## Exercise details
From the entries that follow, copy exactly the lines beginning at the line holding "Parroco / Priore" and continuing through the line holding "Равноденствие происходит дважды в год — ве".

(Collected data)

+--

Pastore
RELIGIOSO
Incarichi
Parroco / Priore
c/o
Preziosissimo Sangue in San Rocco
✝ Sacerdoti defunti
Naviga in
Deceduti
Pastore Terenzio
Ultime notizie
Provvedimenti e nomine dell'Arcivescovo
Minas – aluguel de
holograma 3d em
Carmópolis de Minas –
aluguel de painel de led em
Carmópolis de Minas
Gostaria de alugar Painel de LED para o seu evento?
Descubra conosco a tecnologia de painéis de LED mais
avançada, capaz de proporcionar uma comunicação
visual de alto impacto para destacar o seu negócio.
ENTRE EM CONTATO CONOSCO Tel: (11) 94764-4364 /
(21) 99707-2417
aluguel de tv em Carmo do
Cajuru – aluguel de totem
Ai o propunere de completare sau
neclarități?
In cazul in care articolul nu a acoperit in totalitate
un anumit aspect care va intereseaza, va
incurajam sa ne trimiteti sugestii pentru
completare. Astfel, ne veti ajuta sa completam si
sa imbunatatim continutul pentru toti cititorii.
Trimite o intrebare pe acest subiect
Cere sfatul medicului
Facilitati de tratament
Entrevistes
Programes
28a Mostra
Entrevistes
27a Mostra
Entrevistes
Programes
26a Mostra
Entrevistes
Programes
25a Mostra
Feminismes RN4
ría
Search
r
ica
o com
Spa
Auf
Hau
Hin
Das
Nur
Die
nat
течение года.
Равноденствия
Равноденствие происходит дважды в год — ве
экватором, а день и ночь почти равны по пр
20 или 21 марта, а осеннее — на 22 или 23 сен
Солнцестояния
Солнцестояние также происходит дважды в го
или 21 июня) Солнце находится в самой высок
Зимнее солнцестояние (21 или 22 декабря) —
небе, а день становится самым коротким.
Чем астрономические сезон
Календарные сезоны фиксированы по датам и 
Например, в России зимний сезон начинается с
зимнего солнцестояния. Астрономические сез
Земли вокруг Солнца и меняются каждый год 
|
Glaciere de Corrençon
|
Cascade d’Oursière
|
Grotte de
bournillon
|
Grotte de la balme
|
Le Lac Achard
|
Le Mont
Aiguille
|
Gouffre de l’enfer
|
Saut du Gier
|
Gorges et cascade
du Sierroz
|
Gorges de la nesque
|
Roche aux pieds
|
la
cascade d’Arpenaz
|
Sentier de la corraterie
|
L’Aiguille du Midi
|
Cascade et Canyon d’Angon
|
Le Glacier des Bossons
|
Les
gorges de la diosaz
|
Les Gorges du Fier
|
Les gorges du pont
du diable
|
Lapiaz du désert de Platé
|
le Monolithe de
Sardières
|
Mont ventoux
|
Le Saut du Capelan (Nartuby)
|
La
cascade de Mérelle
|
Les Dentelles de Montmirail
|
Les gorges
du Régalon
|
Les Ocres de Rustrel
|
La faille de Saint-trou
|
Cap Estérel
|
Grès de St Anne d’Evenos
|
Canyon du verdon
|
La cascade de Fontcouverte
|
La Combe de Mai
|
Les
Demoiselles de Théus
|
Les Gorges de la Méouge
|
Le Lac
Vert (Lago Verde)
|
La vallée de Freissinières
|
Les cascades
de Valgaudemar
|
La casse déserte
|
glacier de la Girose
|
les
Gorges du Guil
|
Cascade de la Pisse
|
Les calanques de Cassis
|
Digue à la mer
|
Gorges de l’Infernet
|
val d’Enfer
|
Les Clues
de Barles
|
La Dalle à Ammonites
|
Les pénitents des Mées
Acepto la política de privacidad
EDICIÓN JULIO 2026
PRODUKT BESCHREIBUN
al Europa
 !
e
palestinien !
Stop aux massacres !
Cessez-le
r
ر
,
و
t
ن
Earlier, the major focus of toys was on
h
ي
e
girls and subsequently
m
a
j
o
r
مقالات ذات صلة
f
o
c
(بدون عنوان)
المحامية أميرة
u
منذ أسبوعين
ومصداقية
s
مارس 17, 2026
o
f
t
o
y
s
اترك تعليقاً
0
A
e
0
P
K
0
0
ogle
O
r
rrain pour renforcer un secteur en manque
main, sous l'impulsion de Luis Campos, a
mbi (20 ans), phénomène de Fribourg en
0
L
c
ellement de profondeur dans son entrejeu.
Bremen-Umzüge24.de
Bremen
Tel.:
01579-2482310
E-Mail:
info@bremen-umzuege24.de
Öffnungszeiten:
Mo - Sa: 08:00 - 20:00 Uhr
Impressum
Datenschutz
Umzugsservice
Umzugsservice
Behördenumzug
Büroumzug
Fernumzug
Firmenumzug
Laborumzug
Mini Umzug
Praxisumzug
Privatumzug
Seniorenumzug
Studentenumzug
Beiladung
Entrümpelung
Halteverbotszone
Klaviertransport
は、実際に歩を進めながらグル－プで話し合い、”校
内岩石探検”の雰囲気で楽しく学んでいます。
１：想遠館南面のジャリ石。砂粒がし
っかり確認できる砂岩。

+--

## Task output
Parroco / Priore
c/o
Preziosissimo Sangue in San Rocco
✝ Sacerdoti defunti
Naviga in
Deceduti
Pastore Terenzio
Ultime notizie
Provvedimenti e nomine dell'Arcivescovo
Minas – aluguel de
holograma 3d em
Carmópolis de Minas –
aluguel de painel de led em
Carmópolis de Minas
Gostaria de alugar Painel de LED para o seu evento?
Descubra conosco a tecnologia de painéis de LED mais
avançada, capaz de proporcionar uma comunicação
visual de alto impacto para destacar o seu negócio.
ENTRE EM CONTATO CONOSCO Tel: (11) 94764-4364 /
(21) 99707-2417
aluguel de tv em Carmo do
Cajuru – aluguel de totem
Ai o propunere de completare sau
neclarități?
In cazul in care articolul nu a acoperit in totalitate
un anumit aspect care va intereseaza, va
incurajam sa ne trimiteti sugestii pentru
completare. Astfel, ne veti ajuta sa completam si
sa imbunatatim continutul pentru toti cititorii.
Trimite o intrebare pe acest subiect
Cere sfatul medicului
Facilitati de tratament
Entrevistes
Programes
28a Mostra
Entrevistes
27a Mostra
Entrevistes
Programes
26a Mostra
Entrevistes
Programes
25a Mostra
Feminismes RN4
ría
Search
r
ica
o com
Spa
Auf
Hau
Hin
Das
Nur
Die
nat
течение года.
Равноденствия
Равноденствие происходит дважды в год — ве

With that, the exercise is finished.